**Supplied material:**
==*==

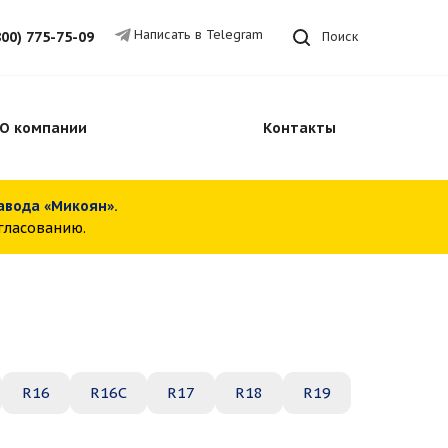
Написать в Telegram
800) 775-75-09
Поиск
О компании
Контакты
завода «Микоян».
огласованию.
R16
R16C
R17
R18
R19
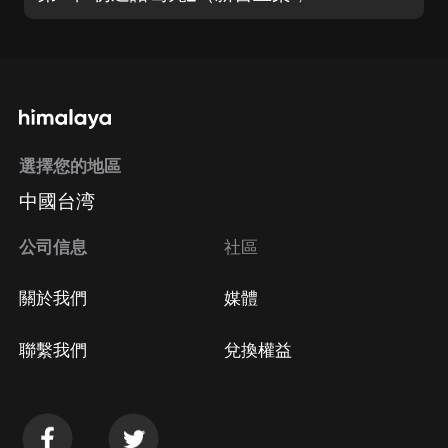
選擇您的地區
中國台湾
公司信息
社區
關於我們
媒體
聯繫我們
兌換權益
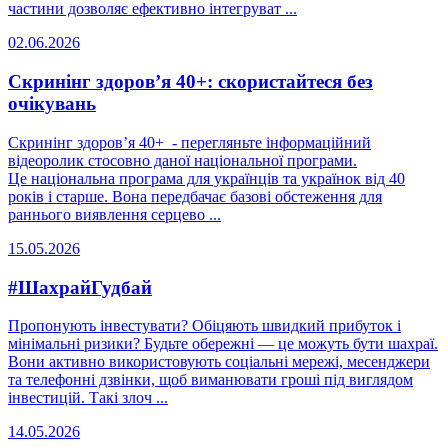
частини дозволяє ефективно інтегруват ...
02.06.2026
Скринінг здоров’я 40+: скористайтеся без
очікувань
Скринінг здоровʼя 40+ - перегляньте інформаційний
відеоролик стосовно даної національної програми.
Це національна програма для українців та українок від 40
років і старше. Вона передбачає базові обстеження для
раннього виявлення серцево ...
15.05.2026
#ШахрайГудбай
Пропонують інвестувати? Обіцяють швидкий прибуток і
мінімальні ризики? Будьте обережні — це можуть бути шахраї.
Вони активно використовують соціальні мережі, месенджери
та телефонні дзвінки, щоб виманювати гроші під виглядом
інвестицій. Такі злоч ...
14.05.2026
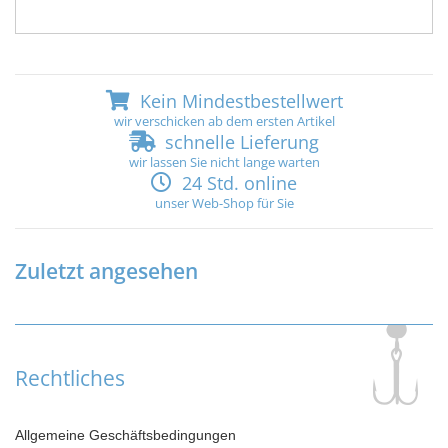
Kein Mindestbestellwert
wir verschicken ab dem ersten Artikel
schnelle Lieferung
wir lassen Sie nicht lange warten
24 Std. online
unser Web-Shop für Sie
Zuletzt angesehen
Rechtliches
Allgemeine Geschäftsbedingungen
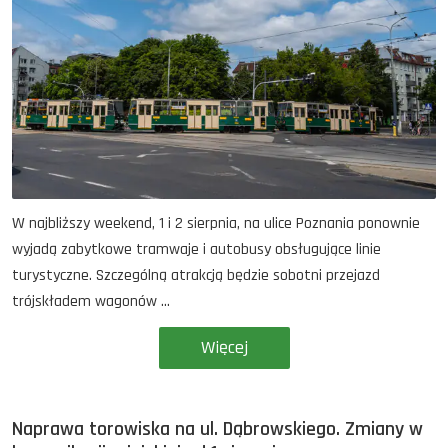
W najbliższy weekend, 1 i 2 sierpnia, na ulice Poznania ponownie
wyjadą zabytkowe tramwaje i autobusy obsługujące linie
turystyczne. Szczególną atrakcją będzie sobotni przejazd
trójskładem wagonów ...
Więcej
Naprawa torowiska na ul. Dąbrowskiego. Zmiany w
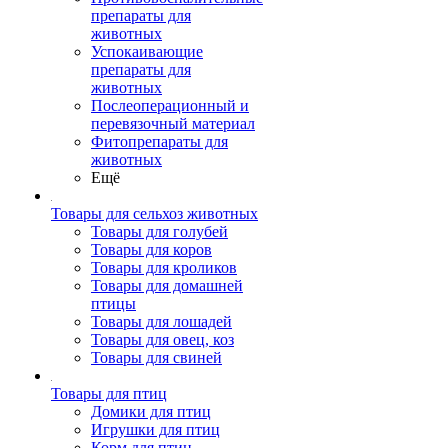
препараты для
животных
Успокаивающие
препараты для
животных
Послеоперационный и
перевязочный материал
Фитопрепараты для
животных
Ещё
Товары для сельхоз животных
Товары для голубей
Товары для коров
Товары для кроликов
Товары для домашней
птицы
Товары для лошадей
Товары для овец, коз
Товары для свиней
Товары для птиц
Домики для птиц
Игрушки для птиц
Корм для птиц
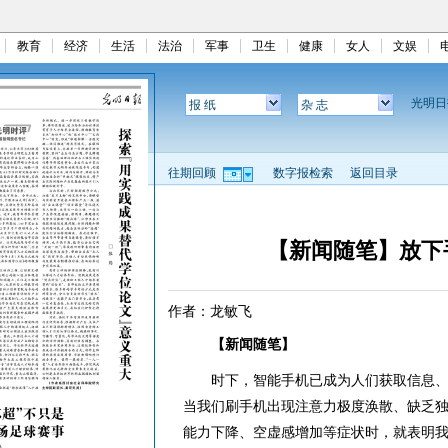
教育
经济
生活
法治
军事
卫生
健康
女人
文娱
光明
报 纸
杂 志
往期回顾
数字报检索
返回目录
【新闻随笔】放下
作者：龙敏飞
【新闻随笔】
时下，智能手机已成为人们获取信息、
当我们刷手机出现注意力极度涣散、缺乏
能力下降、空虚感增加等症状时，就表明我们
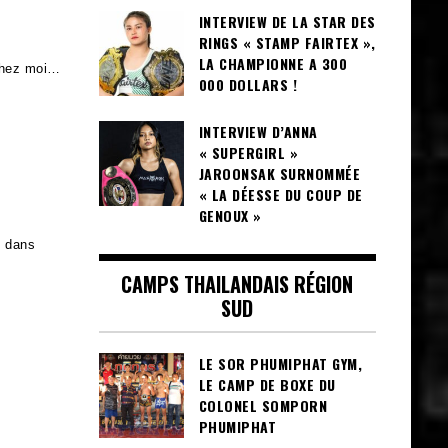
INTERVIEW DE LA STAR DES
RINGS « STAMP FAIRTEX »,
LA CHAMPIONNE A 300
 chez moi…
000 DOLLARS !
INTERVIEW D’ANNA
« SUPERGIRL »
JAROONSAK SURNOMMÉE
« LA DÉESSE DU COUP DE
GENOUX »
s dans
CAMPS THAILANDAIS RÉGION
SUD
LE SOR PHUMIPHAT GYM,
LE CAMP DE BOXE DU
COLONEL SOMPORN
PHUMIPHAT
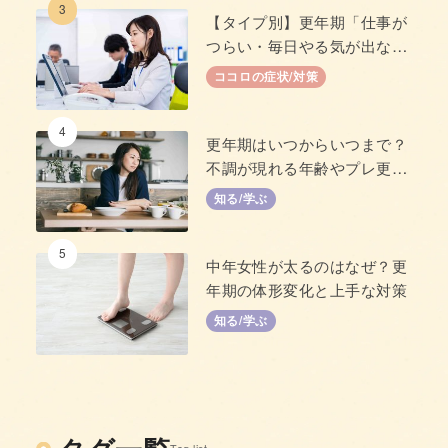
3
【タイプ別】更年期「仕事が
つらい・毎日やる気が出な
い」原因と対策
ココロの症状/対策
4
更年期はいつからいつまで？
不調が現れる年齢やプレ更年
期について
知る/学ぶ
5
中年女性が太るのはなぜ？更
年期の体形変化と上手な対策
知る/学ぶ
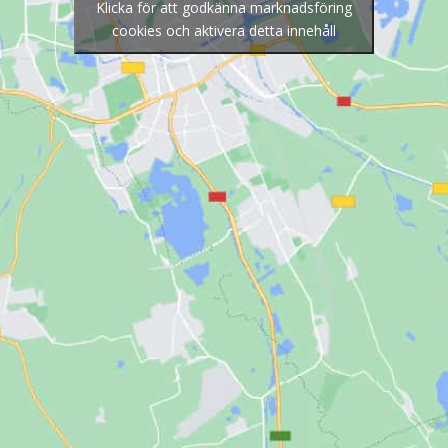
Klicka för att godkänna marknadsföring
cookies och aktivera detta innehåll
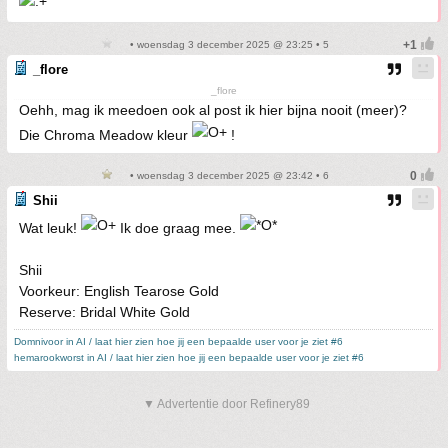
• woensdag 3 december 2025 @ 23:25 • 5
_flore
_flore
Oehh, mag ik meedoen ook al post ik hier bijna nooit (meer)?
Die Chroma Meadow kleur
!
• woensdag 3 december 2025 @ 23:42 • 6
Shii
Wat leuk!
Ik doe graag mee.
Shii
Voorkeur: English Tearose Gold
Reserve: Bridal White Gold
Domnivoor in AI / laat hier zien hoe jij een bepaalde user voor je ziet #6
hemarookworst in AI / laat hier zien hoe jij een bepaalde user voor je ziet #6
▼ Advertentie door Refinery89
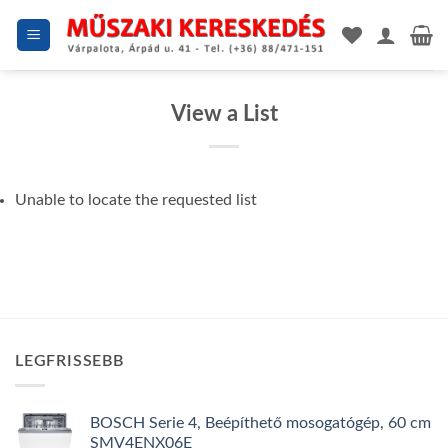
Skip
to
content
View a List
Unable to locate the requested list
LEGFRISSEBB
BOSCH Serie 4, Beépíthető mosogatógép, 60 cm
SMV4ENX06E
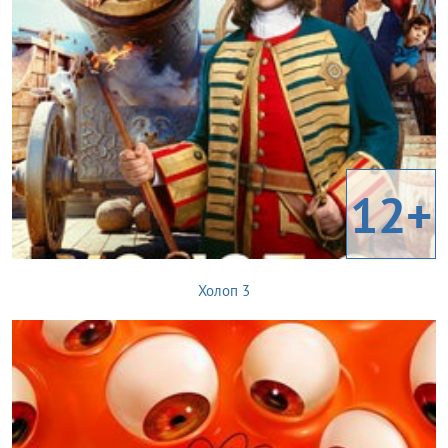
12+
Холоп 3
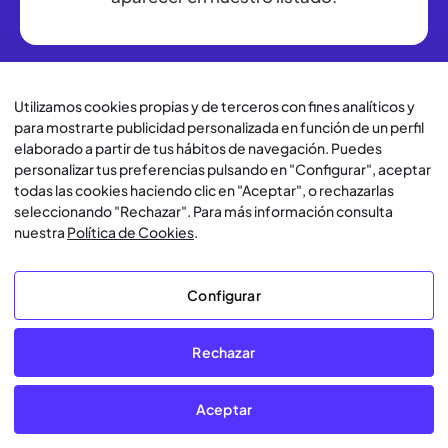
Utilizamos cookies propias y de terceros con fines analíticos y
para mostrarte publicidad personalizada en función de un perfil
elaborado a partir de tus hábitos de navegación. Puedes
Compatible con cualquier CMS e
personalizar tus preferencias pulsando en "Configurar", aceptar
todas las cookies haciendo clic en "Aceptar", o rechazarlas
integración perfecta
con tu web
seleccionando "Rechazar". Para más información consulta
nuestra
Política de Cookies
.
Configurar
Rechazar
Google Tag manager
WordPre
Integra Lawwwing fácilmente en
Con el plu
Aceptar
tu web utilizando (GTM) y
obtienes un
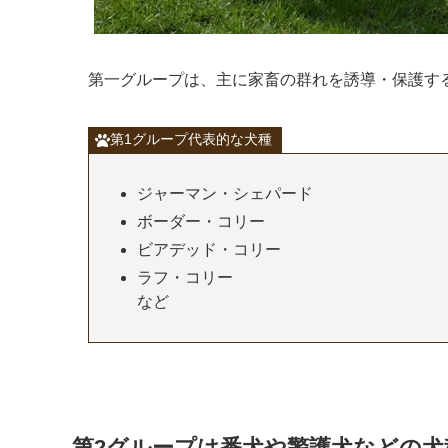
第一グループは、主に家畜の群れを誘導・保護す
第1グループ代表的な犬種
ジャーマン・シェパード
ボーダー・コリー
ビアデッド・コリー
ラフ・コリー
など
第2グループは番犬や警護犬などの犬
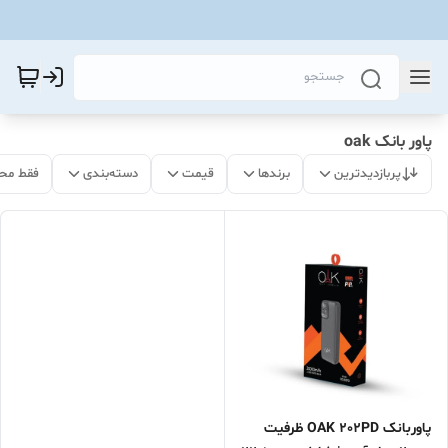
پاور بانک oak
پربازدیدترین
برندها
قیمت
دسته‌بندی
فقط مح
پاوربانک OAK 202PD ظرفیت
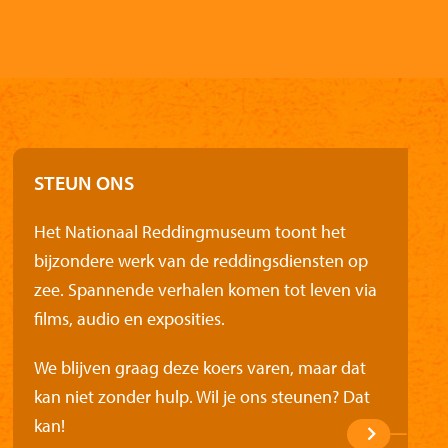
STEUN ONS
Het Nationaal Reddingmuseum toont het
bijzondere werk van de reddingsdiensten op
zee. Spannende verhalen komen tot leven via
films, audio en exposities.
We blijven graag deze koers varen, maar dat
kan niet zonder hulp. Wil je ons steunen? Dat
kan!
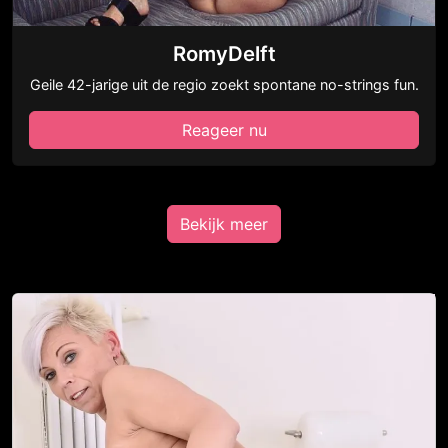
RomyDelft
Geile 42-jarige uit de regio zoekt spontane no-strings fun.
Reageer nu
Bekijk meer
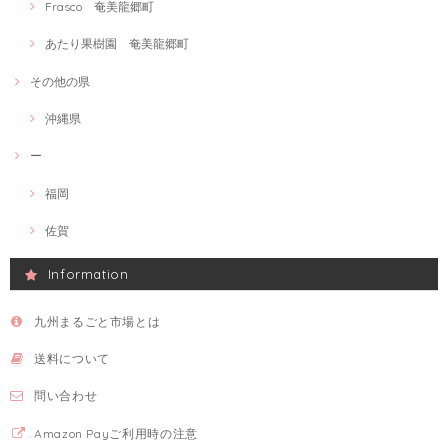
Frasco 奄美龍郷町
あたり果樹園 奄美龍郷町
その他の県
沖縄県
ー
福岡
佐賀
Information
九州まるごと市場とは
送料について
問い合わせ
Amazon Payご利用時の注意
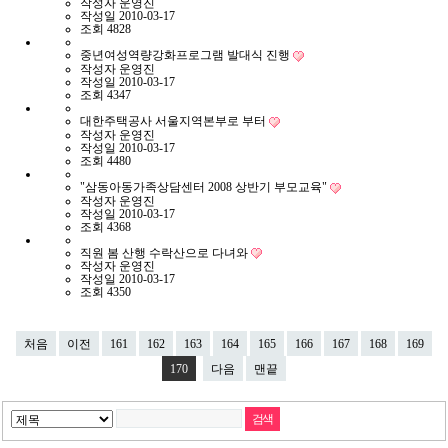
작성자
운영진
작성일
2010-03-17
조회
4828
중년여성역량강화프로그램 발대식 진행
작성자
운영진
작성일
2010-03-17
조회
4347
대한주택공사 서울지역본부로 부터
작성자
운영진
작성일
2010-03-17
조회
4480
"삼동아동가족상담센터 2008 상반기 부모교육"
작성자
운영진
작성일
2010-03-17
조회
4368
직원 봄 산행 수락산으로 다녀와
작성자
운영진
작성일
2010-03-17
조회
4350
처음
이전
161
162
163
164
165
166
167
168
169
170
다음
맨끝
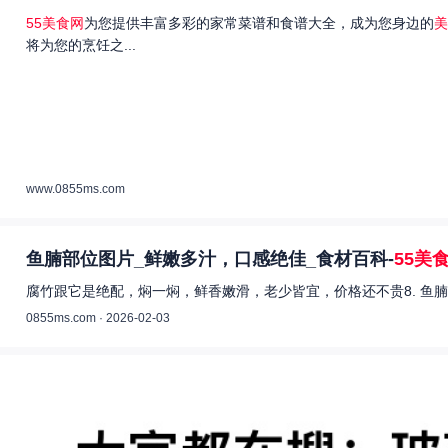
55美食网
为您提供丰富多彩的家常菜谱和食谱大全，成为您身边的
美
将为您的烹饪之...
www.0855ms.com
鱼腩部位图片_鲜嫩多汁，口感绝佳_食材百科-
55美
腐竹跟它是绝配，焖一焖，鲜香嫩滑，老少皆宜，价格还不贵8. 鱼腩
0855ms.com · 2026-02-03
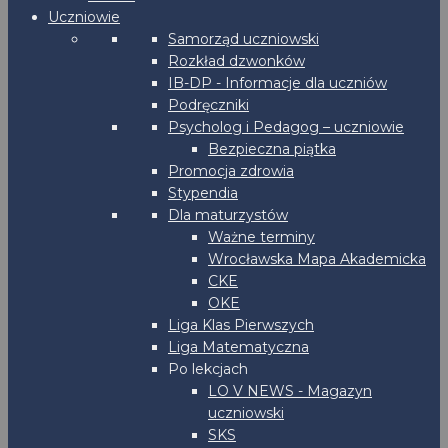
Uczniowie
Samorząd uczniowski
Rozkład dzwonków
IB-DP - Informacje dla uczniów
Podręczniki
Psycholog i Pedagog – uczniowie
Bezpieczna piątka
Promocja zdrowia
Stypendia
Dla maturzystów
Ważne terminy
Wrocławska Mapa Akademicka
CKE
OKE
Liga Klas Pierwszych
Liga Matematyczna
Po lekcjach
LO V NEWS - Magazyn
uczniowski
SKS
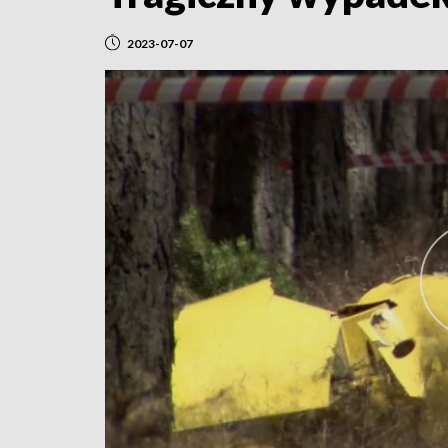
2023-07-07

==*==

Type the entries again verbatim. Any pictures should be skipped.

**Your solution:**
Написать в Telegram
800) 775-75-09
Поиск
О компании
Контакты
завода «Микоян».
огласованию.
R16
R16C
R17
R18
R19
選擇您的地區
中國台湾
公司信息
社區
關於我們
媒體
聯繫我們
兌換權益
частини дозволяє ефективно інтегруват ...
02.06.2026
Скринінг здоров’я 40+: скористайтеся без
очікувань
Скринінг здоровʼя 40+ - перегляньте інформаційний
відеоролик стосовно даної національної програми.
Це національна програма для українців та українок від 40
років і старше. Вона передбачає базові обстеження для
раннього виявлення серцево ...
15.05.2026
#ШахрайГудбай
Пропонують інвестувати? Обіцяють швидкий прибуток і
мінімальні ризики? Будьте обережні — це можуть бути шахраї.
Вони активно використовують соціальні мережі, месенджери
та телефонні дзвінки, щоб виманювати гроші під виглядом
інвестицій. Такі злоч ...
14.05.2026
Kein Mindestbestellwert
wir verschicken ab dem ersten Artikel
schnelle Lieferung
wir lassen Sie nicht lange warten
24 Std. online
unser Web-Shop für Sie
Zuletzt angesehen
Rechtliches
Allgemeine Geschäftsbedingungen
W najbliższy weekend, 1 i 2 sierpnia, na ulice Poznania ponownie
wyjadą zabytkowe tramwaje i autobusy obsługujące linie
turystyczne. Szczególną atrakcją będzie sobotni przejazd
trójskładem wagonów ...
Więcej
Naprawa torowiska na ul. Dąbrowskiego. Zmiany w
препараты для
животных
Успокаивающие
препараты для
животных
Послеоперационный и
перевязочный материал
Фитопрепараты для
животных
Ещё
Товары для сельхоз животных
Товары для голубей
Товары для коров
Товары для кроликов
Товары для домашней
птицы
Товары для лошадей
Товары для овец, коз
Товары для свиней
Товары для птиц
Домики для птиц
Игрушки для птиц
Корм для птиц
教育
经济
生活
法治
军事
卫生
健康
女人
文娱
光明
报 纸
杂 志
往期回顾
数字报检索
返回目录
【新闻随笔】放下
作者：龙敏飞
【新闻随笔】
时下，智能手机已成为人们获取信息、
当我们刷手机出现注意力极度涣散、缺乏
能力下降、空虚感增加等症状时，就表明我们
INTERVIEW DE LA STAR DES
RINGS « STAMP FAIRTEX »,
LA CHAMPIONNE A 300
 chez moi…
000 DOLLARS !
INTERVIEW D’ANNA
« SUPERGIRL »
JAROONSAK SURNOMMÉE
« LA DÉESSE DU COUP DE
GENOUX »
s dans
CAMPS THAILANDAIS RÉGION
SUD
LE SOR PHUMIPHAT GYM,
LE CAMP DE BOXE DU
COLONEL SOMPORN
PHUMIPHAT
3
【タイプ別】更年期「仕事が
つらい・毎日やる気が出な
い」原因と対策
ココロの症状/対策
4
更年期はいつからいつまで？
不調が現れる年齢やプレ更年
期について
知る/学ぶ
5
中年女性が太るのはなぜ？更
年期の体形変化と上手な対策
知る/学ぶ
Klicka för att godkänna marknadsföring
cookies och aktivera detta innehåll
• woensdag 3 december 2025 @ 23:25 • 5
_flore
_flore
Oehh, mag ik meedoen ook al post ik hier bijna nooit (meer)?
Die Chroma Meadow kleur
!
• woensdag 3 december 2025 @ 23:42 • 6
Shii
Wat leuk!
Ik doe graag mee.
Shii
Voorkeur: English Tearose Gold
Reserve: Bridal White Gold
Domnivoor in AI / laat hier zien hoe jij een bepaalde user voor je ziet #6
hemarookworst in AI / laat hier zien hoe jij een bepaalde user voor je ziet #6
▼ Advertentie door Refinery89
Skip
to
content
View a List
Unable to locate the requested list
LEGFRISSEBB
BOSCH Serie 4, Beépíthető mosogatógép, 60 cm
SMV4ENX06E
12+
Холоп 3
Utilizamos cookies propias y de terceros con fines analíticos y
para mostrarte publicidad personalizada en función de un perfil
elaborado a partir de tus hábitos de navegación. Puedes
Compatible con cualquier CMS e
personalizar tus preferencias pulsando en "Configurar", aceptar
todas las cookies haciendo clic en "Aceptar", o rechazarlas
integración perfecta
con tu web
seleccionando "Rechazar". Para más información consulta
nuestra
Política de Cookies
.
Configurar
Rechazar
Google Tag manager
WordPre
Integra Lawwwing fácilmente en
Con el plu
Aceptar
tu web utilizando (GTM) y
obtienes un
第一グループは、主に家畜の群れを誘導・保護す
第1グループ代表的な犬種
ジャーマン・シェパード
ボーダー・コリー
ビアデッド・コリー
ラフ・コリー
など
第2グループは番犬や警護犬などの犬
پاور بانک oak
پربازدیدترین
برندها
قیمت
دسته‌بندی
فقط مح
پاوربانک OAK 202PD ظرفیت
STEUN ONS
Het Nationaal Reddingmuseum toont het
bijzondere werk van de reddingsdiensten op
zee. Spannende verhalen komen tot leven via
films, audio en exposities.
We blijven graag deze koers varen, maar dat
kan niet zonder hulp. Wil je ons steunen? Dat
kan!
RomyDelft
Geile 42-jarige uit de regio zoekt spontane no-strings fun.
Reageer nu
Bekijk meer
Frasco 奄美龍郷町
あたり果樹園 奄美龍郷町
その他の県
沖縄県
ー
福岡
佐賀
Information
九州まるごと市場とは
送料について
問い合わせ
Amazon Payご利用時の注意
작성자
운영진
작성일
2010-03-17
조회
4828
중년여성역량강화프로그램 발대식 진행
작성자
운영진
작성일
2010-03-17
조회
4347
대한주택공사 서울지역본부로 부터
작성자
운영진
작성일
2010-03-17
조회
4480
"삼동아동가족상담센터 2008 상반기 부모교육"
작성자
운영진
작성일
2010-03-17
조회
4368
직원 봄 산행 수락산으로 다녀와
작성자
운영진
작성일
2010-03-17
조회
4350
처음
이전
161
162
163
164
165
166
167
168
169
170
다음
맨끝
55美食网
为您提供丰富多彩的家常菜谱和食谱大全，成为您身边的
美
将为您的烹饪之...
www.0855ms.com
鱼腩部位图片_鲜嫩多汁，口感绝佳_食材百科-
55美
腐竹跟它是绝配，焖一焖，鲜香嫩滑，老少皆宜，价格还不贵8. 鱼腩
0855ms.com · 2026-02-03
Uczniowie
Samorząd uczniowski
Rozkład dzwonków
IB-DP - Informacje dla uczniów
Podręczniki
Psycholog i Pedagog – uczniowie
Bezpieczna piątka
Promocja zdrowia
Stypendia
Dla maturzystów
Ważne terminy
Wrocławska Mapa Akademicka
CKE
OKE
Liga Klas Pierwszych
Liga Matematyczna
Po lekcjach
LO V NEWS - Magazyn
uczniowski
SKS
2023-07-07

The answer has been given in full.